Here the government wants to nationalize what is left of big oil, what would btw. make it easier to have a phase out of fossil fuels. Also there is no population growth, so we don't really need more and more land. Especially since there are no large farming corporations around. Plus we have a growing number of national parks and protected areas, especially since we have areas that are really worth of protecting. Actually some taxes and even private investments are going in direction that some local animal populations recover. Therefore for me all of this is mostly just a question of will, education and investing into the functionality of the whole system/country.

I am glad you brought in different cultures and governments. This also plays a massive role, and also another variable in creating a successful endeavor to "save the animals". Some nations, have not found their "purpose" on the global scale, and are still developing. Depending on what "resource" they provide to the world, determines if they ever get out of poverty/3rd world status. There are single states in USA that have more income and quality of life than most of the 3rd world. They have to develop, and making these nations stay undeveloped for the sake of wildlife preservation is inhumane. That is why I said at some point, we have to choose between humans or wildlife. Trying to develop nations who can't even use their resources is a money sink and will never improve. Nations have to evolve organically or they will never be able to maintain themselves. Your nation might not need agricultural space, but others might need it. Africa for example, has a LOT of mouths to feed and they need more agriculture to feed their population than most nations. Population also isn't always the determining factor for how much resources a country consumes either.

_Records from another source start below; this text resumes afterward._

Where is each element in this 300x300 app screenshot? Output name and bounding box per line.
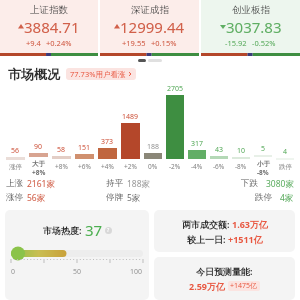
- staticText: +1475亿: [230, 281, 258, 291]
- staticText: 涨停: [9, 163, 22, 171]
- staticText: 较上一日:: [187, 233, 228, 245]
- staticText: 4家: [280, 192, 294, 204]
- button[interactable]: 创业板指: [201, 0, 300, 56]
- staticText: +8%: [55, 162, 68, 171]
- staticText: +6%: [78, 162, 91, 171]
- staticText: +9.4: [26, 38, 41, 48]
- staticText: 大于: [32, 160, 45, 168]
- button[interactable]: 说明: [105, 227, 112, 234]
- staticText: 持平: [106, 178, 123, 189]
- staticText: +4%: [101, 162, 114, 171]
- staticText: 100: [130, 267, 143, 277]
- staticText: 两市成交额:: [182, 218, 232, 230]
- staticText: ?: [107, 227, 110, 234]
- staticText: 今日预测量能:: [196, 265, 253, 277]
- staticText: +0.15%: [151, 38, 177, 48]
- staticText: 3884.71: [24, 17, 80, 37]
- staticText: 2.59万亿: [189, 280, 225, 292]
- staticText: 1489: [122, 112, 139, 122]
- staticText: 317: [191, 139, 204, 149]
- staticText: -15.92: [225, 38, 247, 48]
- staticText: 0: [11, 267, 16, 277]
- staticText: 4: [283, 147, 288, 157]
- staticText: 188家: [127, 178, 151, 190]
- staticText: 56: [11, 146, 20, 156]
- button[interactable]: 上证指数: [0, 0, 98, 56]
- staticText: 58: [57, 145, 66, 155]
- staticText: 12999.44: [120, 17, 185, 37]
- button[interactable]: 两市成交额:: [154, 210, 295, 252]
- button[interactable]: 市场热度:: [5, 210, 149, 300]
- staticText: 3080家: [266, 178, 294, 190]
- staticText: 90: [34, 142, 43, 152]
- staticText: 跌停: [255, 192, 272, 203]
- staticText: -8%: [257, 168, 269, 177]
- staticText: 151: [78, 143, 91, 153]
- button[interactable]: 今日预测量能:: [154, 257, 295, 300]
- staticText: -0.52%: [252, 38, 276, 48]
- staticText: +19.55: [122, 38, 146, 48]
- staticText: 10: [237, 146, 246, 156]
- staticText: 37: [85, 220, 103, 240]
- staticText: 2705: [167, 84, 184, 94]
- staticText: -2%: [169, 162, 181, 171]
- staticText: 50: [73, 267, 82, 277]
- staticText: +0.24%: [46, 38, 72, 48]
- staticText: -4%: [191, 162, 203, 171]
- staticText: 373: [101, 137, 114, 147]
- staticText: 上证指数: [30, 4, 68, 16]
- staticText: 77.73%用户看涨: [70, 69, 126, 79]
- staticText: -8%: [235, 162, 247, 171]
- staticText: 43: [215, 145, 224, 155]
- staticText: 涨停: [6, 192, 23, 203]
- staticText: 创业板指: [232, 4, 270, 16]
- button[interactable]: 深证成指: [100, 0, 199, 56]
- staticText: 3037.83: [226, 17, 282, 37]
- staticText: 小于: [257, 160, 270, 168]
- staticText: 5: [261, 144, 266, 154]
- staticText: 0%: [148, 162, 158, 171]
- button[interactable]: 77.73%用户看涨: [66, 68, 136, 80]
- staticText: 市场热度:: [43, 224, 82, 236]
- staticText: 5家: [127, 192, 141, 204]
- staticText: 跌停: [279, 163, 292, 171]
- staticText: 2161家: [27, 178, 55, 190]
- staticText: 停牌: [106, 192, 123, 203]
- staticText: 56家: [27, 192, 46, 204]
- staticText: +2%: [124, 162, 137, 171]
- staticText: 市场概况: [8, 66, 60, 82]
- staticText: 上涨: [6, 178, 23, 189]
- staticText: -6%: [213, 162, 225, 171]
- staticText: 下跌: [241, 178, 258, 189]
- staticText: +1511亿: [228, 233, 263, 245]
- staticText: +8%: [32, 168, 46, 177]
- staticText: 188: [147, 142, 160, 152]
- staticText: 深证成指: [131, 4, 169, 16]
- staticText: 1.63万亿: [232, 218, 268, 230]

I feel we need to focus more on clean development, anti-desertification, and taking care of the oceans more than CO2 elimination and other "Green energy" etc. We have to think about green energy on a global capability, and not a single country capability. What we can minimize in the USA and Europe isn't gonna mean shit if the whole world isn't doing it. That is mainly due to developing nations needing dirty production to get them advanced enough to get out of 3rd world status. Another issue lies in the energy cartels that ensure "rich" westerners will always make money. Wars are literally fought over this shit (see oil and USA). "Green energy" is often times a scam, as it abuses 3rd world countries to profit people in the 1st world and making people in the West feel good about themselves while simultaneously employing child and slave labor to fuel their "green energy" needs in many parts of the 3rd world. Lithium is often harvested in strip mines across the world, and in many countries whom have important ecosystems with diverse and unique life that they are destroying to help the "West" profit while they see little advancement themselves. Also, everyone lies about what is actually going on with energy and it pisses me off that the media wants to cover up this shit. Journalism is dead. The people with money have begun to control everything, and stifle scientific advancement to ensure reliance on their products. After all, profit cannot be made if things get better.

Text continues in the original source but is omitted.